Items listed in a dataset
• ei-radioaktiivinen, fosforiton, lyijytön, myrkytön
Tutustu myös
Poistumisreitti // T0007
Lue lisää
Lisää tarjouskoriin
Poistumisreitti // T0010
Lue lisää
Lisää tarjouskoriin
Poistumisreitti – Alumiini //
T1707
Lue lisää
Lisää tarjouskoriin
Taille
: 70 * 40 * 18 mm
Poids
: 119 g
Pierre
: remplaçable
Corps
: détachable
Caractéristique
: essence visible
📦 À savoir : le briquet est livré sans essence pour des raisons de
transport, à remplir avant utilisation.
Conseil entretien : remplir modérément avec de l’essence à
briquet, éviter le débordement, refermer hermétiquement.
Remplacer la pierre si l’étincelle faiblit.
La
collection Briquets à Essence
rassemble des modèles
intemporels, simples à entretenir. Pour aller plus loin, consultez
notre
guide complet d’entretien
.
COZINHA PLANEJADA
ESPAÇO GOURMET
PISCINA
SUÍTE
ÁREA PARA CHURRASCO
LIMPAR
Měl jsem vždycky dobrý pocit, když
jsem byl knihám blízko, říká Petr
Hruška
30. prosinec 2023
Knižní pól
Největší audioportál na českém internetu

* * *

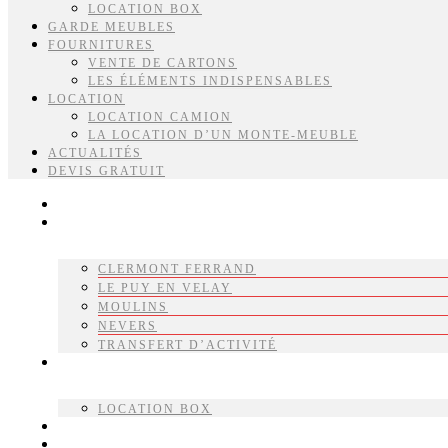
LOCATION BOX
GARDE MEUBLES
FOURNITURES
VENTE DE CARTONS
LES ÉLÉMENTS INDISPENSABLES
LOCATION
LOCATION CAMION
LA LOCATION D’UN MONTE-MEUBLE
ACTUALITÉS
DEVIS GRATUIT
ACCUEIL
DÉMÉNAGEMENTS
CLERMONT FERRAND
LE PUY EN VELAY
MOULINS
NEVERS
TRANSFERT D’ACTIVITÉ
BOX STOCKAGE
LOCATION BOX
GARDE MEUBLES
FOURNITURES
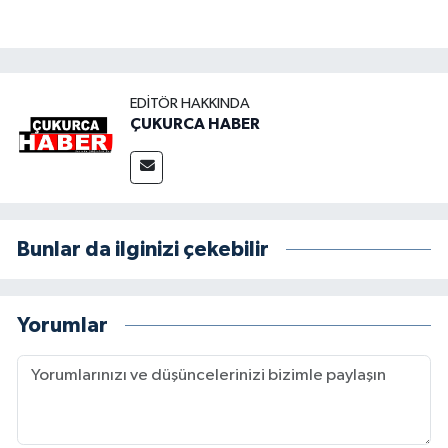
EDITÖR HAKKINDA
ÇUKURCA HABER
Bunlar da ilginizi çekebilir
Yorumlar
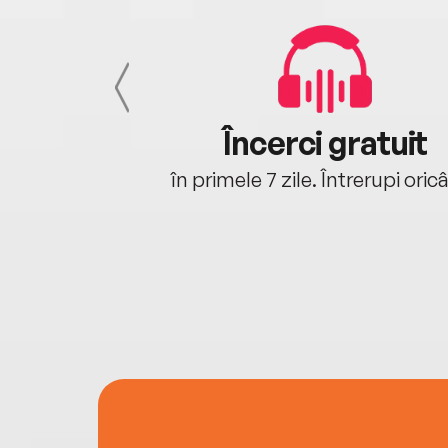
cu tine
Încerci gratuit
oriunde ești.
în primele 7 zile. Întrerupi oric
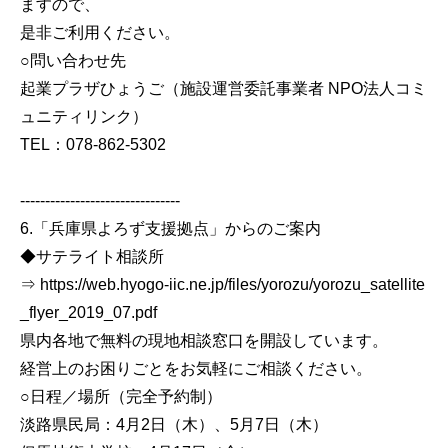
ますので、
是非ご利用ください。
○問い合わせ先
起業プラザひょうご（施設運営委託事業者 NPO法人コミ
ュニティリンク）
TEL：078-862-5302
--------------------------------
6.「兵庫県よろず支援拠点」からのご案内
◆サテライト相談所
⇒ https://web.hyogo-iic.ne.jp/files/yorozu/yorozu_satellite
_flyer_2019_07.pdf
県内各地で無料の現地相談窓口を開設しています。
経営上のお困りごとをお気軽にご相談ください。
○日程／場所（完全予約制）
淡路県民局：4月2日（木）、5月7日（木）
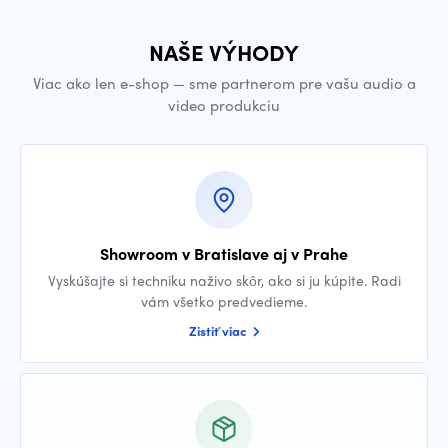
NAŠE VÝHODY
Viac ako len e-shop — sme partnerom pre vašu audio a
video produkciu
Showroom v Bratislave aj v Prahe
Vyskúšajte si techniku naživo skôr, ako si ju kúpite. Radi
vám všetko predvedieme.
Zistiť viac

▶ THE PROBLEM: In the data above, start at the line holding "oriunde ești." and stop after the line holding "Zistiť viac"; write out those lines exactly, without pictures.

▶ RESPONSE TO THE TASK:
oriunde ești.
în primele 7 zile. Întrerupi oric
ますので、
是非ご利用ください。
○問い合わせ先
起業プラザひょうご（施設運営委託事業者 NPO法人コミ
ュニティリンク）
TEL：078-862-5302
--------------------------------
6.「兵庫県よろず支援拠点」からのご案内
◆サテライト相談所
⇒ https://web.hyogo-iic.ne.jp/files/yorozu/yorozu_satellite
_flyer_2019_07.pdf
県内各地で無料の現地相談窓口を開設しています。
経営上のお困りごとをお気軽にご相談ください。
○日程／場所（完全予約制）
淡路県民局：4月2日（木）、5月7日（木）
NAŠE VÝHODY
Viac ako len e-shop — sme partnerom pre vašu audio a
video produkciu
Showroom v Bratislave aj v Prahe
Vyskúšajte si techniku naživo skôr, ako si ju kúpite. Radi
vám všetko predvedieme.
Zistiť viac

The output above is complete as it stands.